6^th week (05/11/18-09/11/18):: We proved that the n-th cyclotomic field is a simple algebraic extension over its base field. We described the factorizations of xⁿ-1 and Ψ_n, the n-th cyclotomic polynomial. We proved that Ψ_n has coefficients in the prime subfield and described its splitting field. We discussed the the exercises of the second assignment. We proved that f, with deg(f)=n is irreducible over GF(q) iff α,α^q,...,α^{q^n-1} are distinct, where α is a root of f. As a consequence, we proved that x^p-x-c is irredicible over GF(p), where c is non-zero. We moved on with the definition of the (absolute) trace function from GF(q) to GF(p), where q=pⁿ. Finally, we proved that the trace function is surjective and GF(p)-linear.
7^th week (12/11/18-16/11/18):: The definition of the (absolute) norm was given along with its basic properties.
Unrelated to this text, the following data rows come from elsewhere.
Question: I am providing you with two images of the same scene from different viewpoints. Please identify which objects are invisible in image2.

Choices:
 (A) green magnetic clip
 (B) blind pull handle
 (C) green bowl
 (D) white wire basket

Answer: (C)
A number of revision exercises about finite fields was discussed and we did a quick introduction to coding theory.
8^th week (19/11/18-23/11/18):: We gave the basic definitions of coding theory (alphabet, word, code, codeword, information rate, (n,M)-code, communication channel, Hamming distance, minimum distance of a code, (n,M,d)-code etc.) and we briefly discussed Shannon's theorem. We proved that Hamming distance is a metric and we defined the maximum likelihood and the minimum distance decoding rules and we showed that they are equivalent when a symmetric communication channel is used. We then proved that if a code has minimum distance d, it detects d-1 errors and it corrects ⌊(d-1)/2⌋ errors. We moved on to linear codes and defined their dimension, we introduced the [n,k]-code and [n,k,d]-code notations and we defined the dual code, self-orthogonal and self-dual codes. Finally, we concluded with some basic properties and examples.
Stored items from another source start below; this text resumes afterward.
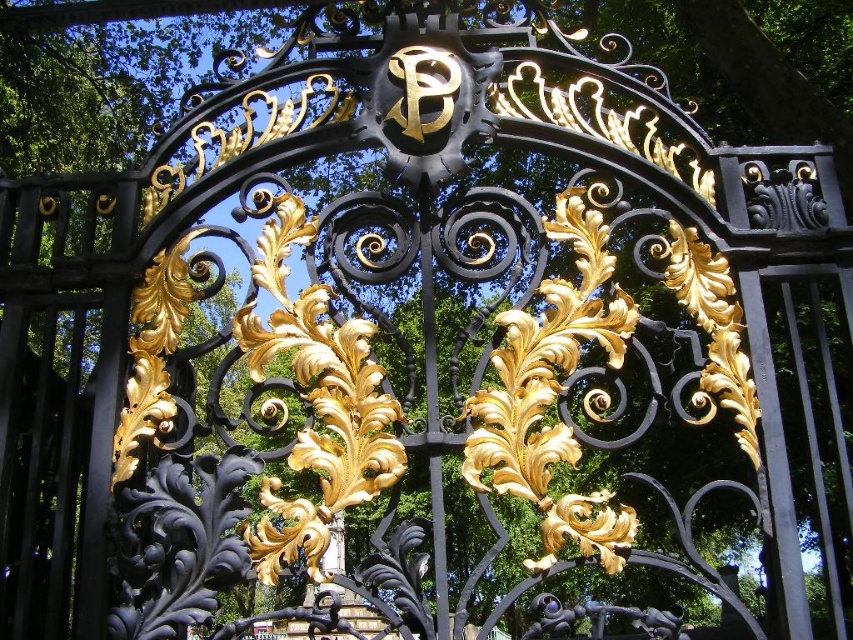 You are a painter standing in front of the ornate wrought iron gate. You need to touch both the glossy gold leaf at center and the gold leaf design at center with your brush. Which one do you need to reach higher to touch?

The glossy gold leaf at center is much taller than the gold leaf design at center, so you need to reach higher to touch the glossy gold leaf at center.

You are standing in front of the ornate wrought iron gate. There is a point marked at coordinates (x=553, y=394). What object is located at this point?

The point at coordinates (x=553, y=394) indicates the gold leafy ornament at center.

You are a painter standing in front of the ornate wrought iron gate. You notice two golden elements at the center of the gate. Which one is closer to you, the gold leafy ornament at center or the glossy gold leaf at center?

The gold leafy ornament at center is closer to you because it is in front of the glossy gold leaf at center. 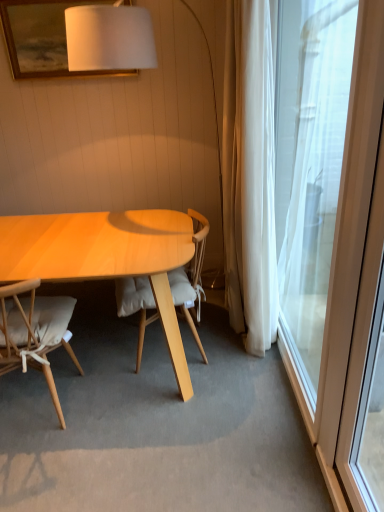 I want to click on free space in front of light wood/wooden chair at center, the 2th chair in the left-to-right sequence, so 164,413.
9^th week (26/11/18-30/11/18):: We solved the exercises of the third assignment, as well as a few more revision exercises on finite fields. Also, we defined the Hamming weight of a word and proved some of its basic properties.
10^th week (03/12/18-07/12/18):: We defined the minimum (Hamming) weight of a code and proved that if the code is linear it coincides with the minimum distance. We defined the generator and parity-check matrices of linear codes and when those matrices are in standard form. We showed the relation between the standard forms of the generator and parity-check matrices and the relation between the minimum distance of a code and its parity-check matrix. Further, we defined the code equivalency and showed the encoding procedure for a linear code.
11^th week (10/12/18-14/12/18):: We defined the cosets and syndromes of a code, proved their basic properties, described the coset and syndrome decoding schemes and saw examples. The numbers A_q(n,d) and B_q(n,d) were defined and the main coding theory problem was introduced. The sphere packing (Hamming) and the Singleton bounds were proven. These bounds led to the definition of perfect and MDS codes. After a short mention of the MDS conjecture, the binary Hamming codes were defined and their parameters were computed.
12^th week (17/12/18-21/12/18):: We discussed a number of revision exercises from Coding Theory. Also, the RSA cryptosystem was briefly discussed.